Throw Back Thursday: I thought we knew Hummingbirds by Tom Wood

Fork-tailed Woodnymph © Tom Wood

I thought we knew hummingbirds. Living in the self-proclaimed ‘hummingbird capital of America”, authoring numerous articles and a couple of books on hummingbirds and more than twenty years of research on these little jewels in Arizona had us pretty comfortable with hummingbirds. We love introducing others to these small wonders and watching the looks on birders’ faces as they watch a feeder with six or eight species visiting. For someone from the eastern U.S. where often the Ruby-throated Hummingbird is the only option or, better yet, foreign visitors that had never seen these New World birds it can be a jaw-dropping experience. Recently we had an opportunity to have our own jaw-dropping experience at feeders in the real hummingbird capital, Ecuador.
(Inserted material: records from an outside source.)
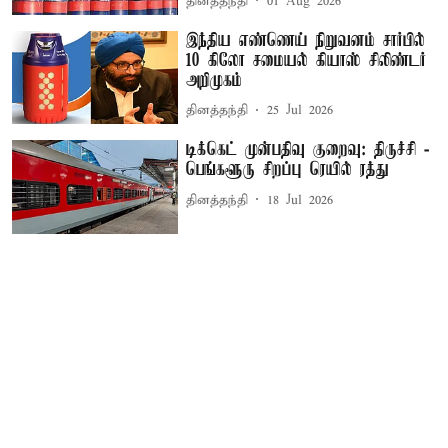
தினத்தந்தி
01 Aug 2026
இந்திய எண்ணெய் நிறுவனம் சார்பில்
10 கிலோ சமையல் கியாஸ் சிலிண்டர்
அறிமுகம்
தினத்தந்தி
25 Jul 2026
டிக்கெட் முன்பதிவு குறைவு: திருச்சி -
பெங்களூரு சிறப்பு ரெயில் ரத்து
தினத்தந்தி
18 Jul 2026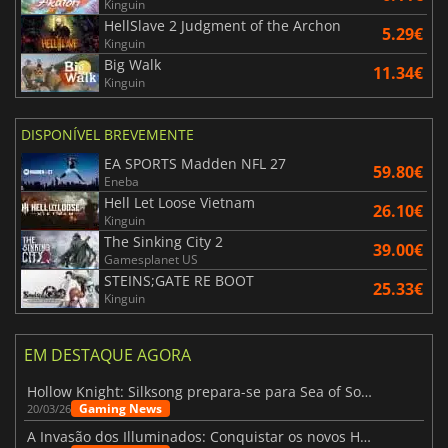
Kinguin
HellSlave 2 Judgment of the Archon
5.29€
Kinguin
Big Walk
11.34€
Kinguin
DISPONÍVEL BREVEMENTE
EA SPORTS Madden NFL 27
59.80€
Eneba
Hell Let Loose Vietnam
26.10€
Kinguin
The Sinking City 2
39.00€
Gamesplanet US
STEINS;GATE RE BOOT
25.33€
Kinguin
EM DESTAQUE AGORA
Hollow Knight: Silksong prepara-se para Sea of Sorrow com um patch
Gaming News
20/03/26
A Invasão dos Illuminados: Conquistar os novos Helldivers 2 Atualização!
You don’t need to look in the field guide (a huge tome), to know these are some amazing birds – just look at their names: Tourmaline Sunangel, Booted Racket-tail, Glittering Emerald, Shining Sunbeam, Golden-tailed Sapphire. I could go on and on. Over 140 species of hummingbirds are found in a country the size of Colorado. Some, like the improbable Sword-billed Hummingbird or Wire-crested Thorntail, look like they were designed by Dr. Seuss. Our North American hummingbirds, with a few exceptions, only hint at the extravagance the iridescence of hummingbirds can achieve.

Booted Racket-tail © Tom Wood

Hummingbirds are tropical creatures and, in Ecuador on the slopes of the Andes, they reach their pinnacle. We marvel at the migrations of “our” hummingbirds but these tropical hummingbirds have no need to make a long migration. Everything they need: flowers, insects and shelter, are available year-around. We visited several lodges at a variety of elevations and drainages and each valley or mountain ridge seems to have its own mix of species. Watching the feeders at one of the mountain lodges was almost a religious experience for the hummingbird aficionado.

This has been a banner year for hummingbirds in southeastern Arizona. Or perhaps I should say this has been a good year for hummingbird watchers. Fires and drought have impacted the wildflowers and insects that hummers depend, on causing birds migrating to Mexico to frequent new areas and feeders in record numbers. They are resourceful migrants and, by next year when they return, hopefully conditions will have improved. As we watch them go and begin the winter task of compiling and analyzing data from our banding study, forgive me if my mind wanders to Ecuador.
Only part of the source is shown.